About this task — Give again, word for word, every line in the entries below from the line with "لب په موخه د" up to and including the line with "Jr. España N° 211Barrio Suchiche • Tarapoto", and no other line.

Extracted material —
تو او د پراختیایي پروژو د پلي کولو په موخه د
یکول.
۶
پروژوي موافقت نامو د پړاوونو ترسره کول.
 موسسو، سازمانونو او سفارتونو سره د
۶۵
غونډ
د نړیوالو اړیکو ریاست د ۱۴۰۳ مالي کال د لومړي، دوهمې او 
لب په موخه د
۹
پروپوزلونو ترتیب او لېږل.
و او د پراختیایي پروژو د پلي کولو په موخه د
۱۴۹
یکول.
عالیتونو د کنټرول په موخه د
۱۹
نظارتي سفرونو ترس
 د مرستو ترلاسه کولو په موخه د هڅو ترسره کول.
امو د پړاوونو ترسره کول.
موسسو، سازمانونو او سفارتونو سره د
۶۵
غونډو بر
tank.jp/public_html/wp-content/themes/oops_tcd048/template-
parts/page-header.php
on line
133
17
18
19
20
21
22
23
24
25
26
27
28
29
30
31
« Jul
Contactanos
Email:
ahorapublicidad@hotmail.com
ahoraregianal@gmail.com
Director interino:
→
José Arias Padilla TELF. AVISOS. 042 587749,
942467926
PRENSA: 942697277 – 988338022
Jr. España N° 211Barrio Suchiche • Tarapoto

==

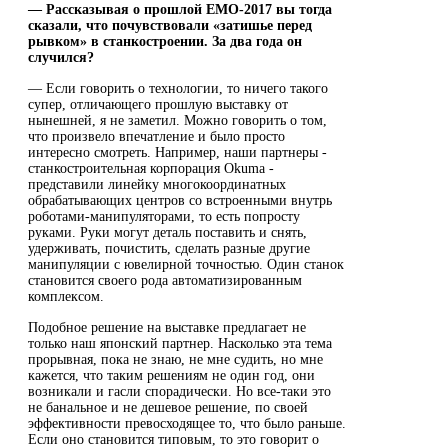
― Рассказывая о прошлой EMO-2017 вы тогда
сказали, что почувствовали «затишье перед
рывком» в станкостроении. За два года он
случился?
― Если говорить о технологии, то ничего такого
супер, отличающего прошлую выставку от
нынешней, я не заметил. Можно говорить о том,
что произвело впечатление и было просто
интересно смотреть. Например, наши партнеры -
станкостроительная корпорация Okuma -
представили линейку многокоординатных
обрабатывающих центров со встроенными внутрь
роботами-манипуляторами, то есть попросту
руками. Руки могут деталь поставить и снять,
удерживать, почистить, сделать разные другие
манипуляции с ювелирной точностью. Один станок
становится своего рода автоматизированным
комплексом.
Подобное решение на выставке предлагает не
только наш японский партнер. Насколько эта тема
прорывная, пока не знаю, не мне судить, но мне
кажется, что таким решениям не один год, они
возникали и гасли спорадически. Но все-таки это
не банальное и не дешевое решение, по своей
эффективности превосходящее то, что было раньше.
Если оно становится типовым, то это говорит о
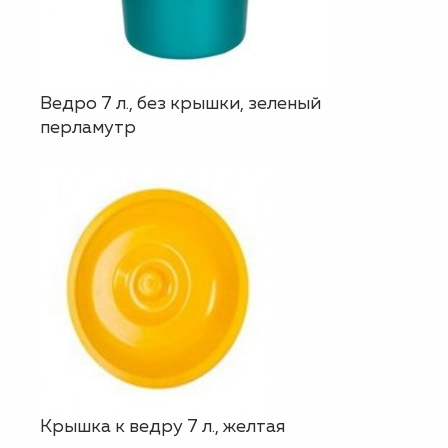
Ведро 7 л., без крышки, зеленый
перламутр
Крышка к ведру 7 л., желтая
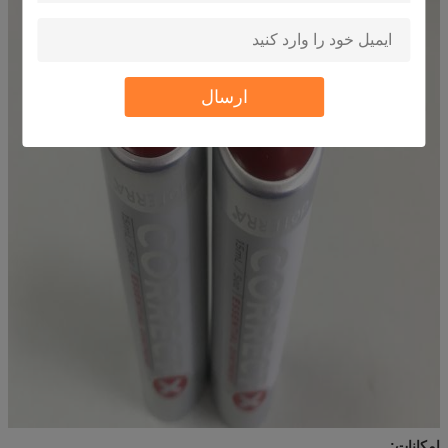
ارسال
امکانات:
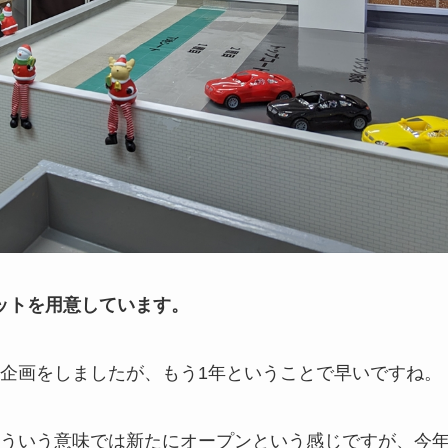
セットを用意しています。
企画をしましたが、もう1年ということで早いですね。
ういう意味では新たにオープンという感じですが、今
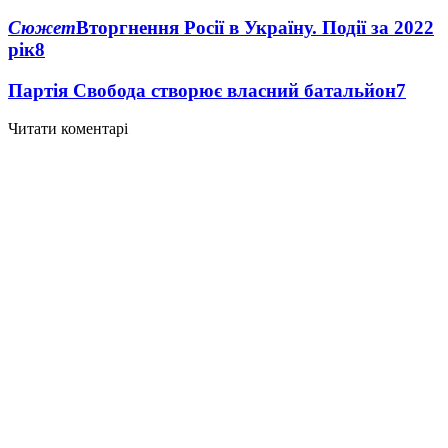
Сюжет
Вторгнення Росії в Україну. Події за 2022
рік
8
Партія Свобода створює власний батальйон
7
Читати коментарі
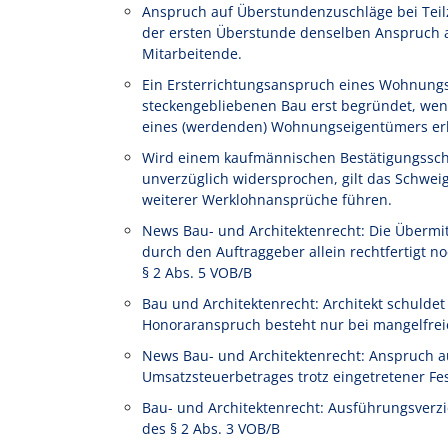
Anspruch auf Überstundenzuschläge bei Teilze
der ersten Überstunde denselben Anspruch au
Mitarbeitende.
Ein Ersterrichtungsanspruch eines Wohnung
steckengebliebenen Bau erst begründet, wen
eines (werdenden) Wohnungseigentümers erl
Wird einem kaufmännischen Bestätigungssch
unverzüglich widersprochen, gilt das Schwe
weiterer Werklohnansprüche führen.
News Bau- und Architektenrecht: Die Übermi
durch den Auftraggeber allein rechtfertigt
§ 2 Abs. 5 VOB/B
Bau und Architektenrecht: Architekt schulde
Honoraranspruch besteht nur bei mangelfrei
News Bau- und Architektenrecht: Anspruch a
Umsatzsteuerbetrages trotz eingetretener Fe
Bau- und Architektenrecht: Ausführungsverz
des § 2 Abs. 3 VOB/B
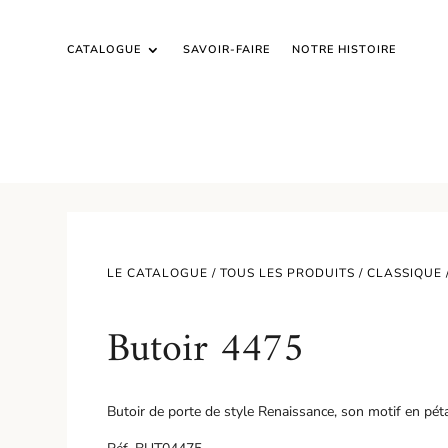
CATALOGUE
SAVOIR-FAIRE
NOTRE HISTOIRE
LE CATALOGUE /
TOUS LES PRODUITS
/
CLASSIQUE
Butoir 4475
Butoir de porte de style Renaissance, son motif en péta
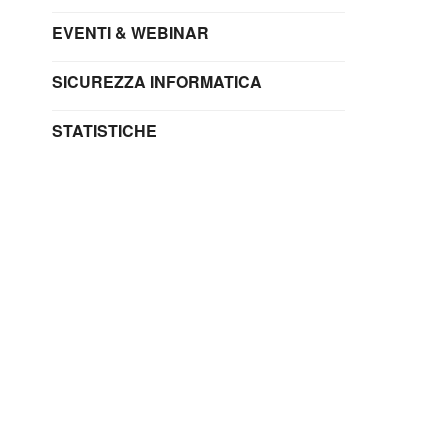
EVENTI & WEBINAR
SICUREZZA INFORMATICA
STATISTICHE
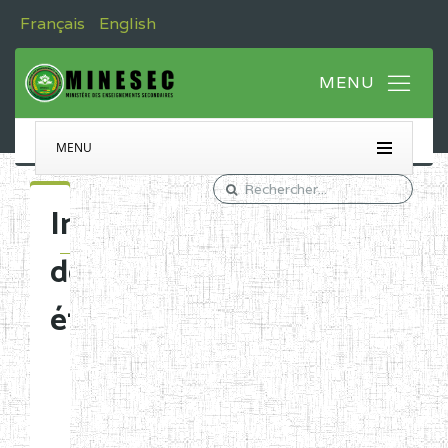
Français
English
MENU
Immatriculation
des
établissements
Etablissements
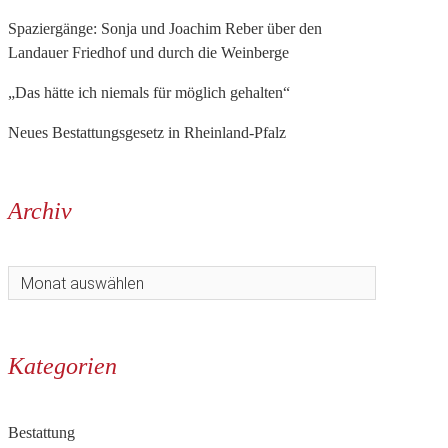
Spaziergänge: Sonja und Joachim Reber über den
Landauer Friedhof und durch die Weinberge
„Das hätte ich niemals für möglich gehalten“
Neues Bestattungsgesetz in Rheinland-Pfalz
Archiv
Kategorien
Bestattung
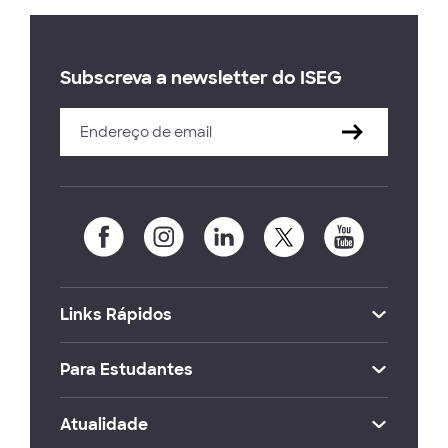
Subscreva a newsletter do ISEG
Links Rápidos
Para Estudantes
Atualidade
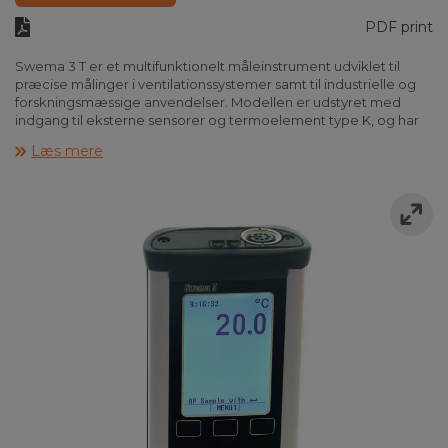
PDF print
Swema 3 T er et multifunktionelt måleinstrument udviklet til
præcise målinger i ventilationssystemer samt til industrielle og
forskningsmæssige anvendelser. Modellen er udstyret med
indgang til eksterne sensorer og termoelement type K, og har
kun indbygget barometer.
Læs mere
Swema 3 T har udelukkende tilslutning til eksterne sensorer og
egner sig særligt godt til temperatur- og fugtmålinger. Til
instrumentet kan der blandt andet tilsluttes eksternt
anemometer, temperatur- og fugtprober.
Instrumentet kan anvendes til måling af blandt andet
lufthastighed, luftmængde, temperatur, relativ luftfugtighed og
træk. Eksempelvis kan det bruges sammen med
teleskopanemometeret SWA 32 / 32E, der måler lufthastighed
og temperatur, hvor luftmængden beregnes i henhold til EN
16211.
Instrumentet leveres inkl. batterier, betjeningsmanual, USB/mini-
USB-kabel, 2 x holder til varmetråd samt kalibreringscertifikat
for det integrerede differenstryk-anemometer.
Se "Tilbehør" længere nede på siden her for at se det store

Answer section —
لب په موخه د
۹
پروپوزلونو ترتیب او لېږل.
و او د پراختیایي پروژو د پلي کولو په موخه د
۱۴۹
یکول.
عالیتونو د کنټرول په موخه د
۱۹
نظارتي سفرونو ترس
 د مرستو ترلاسه کولو په موخه د هڅو ترسره کول.
امو د پړاوونو ترسره کول.
موسسو، سازمانونو او سفارتونو سره د
۶۵
غونډو بر
tank.jp/public_html/wp-content/themes/oops_tcd048/template-
parts/page-header.php
on line
133
17
18
19
20
21
22
23
24
25
26
27
28
29
30
31
« Jul
Contactanos
Email:
ahorapublicidad@hotmail.com
ahoraregianal@gmail.com
Director interino:
→
José Arias Padilla TELF. AVISOS. 042 587749,
942467926
PRENSA: 942697277 – 988338022
Jr. España N° 211Barrio Suchiche • Tarapoto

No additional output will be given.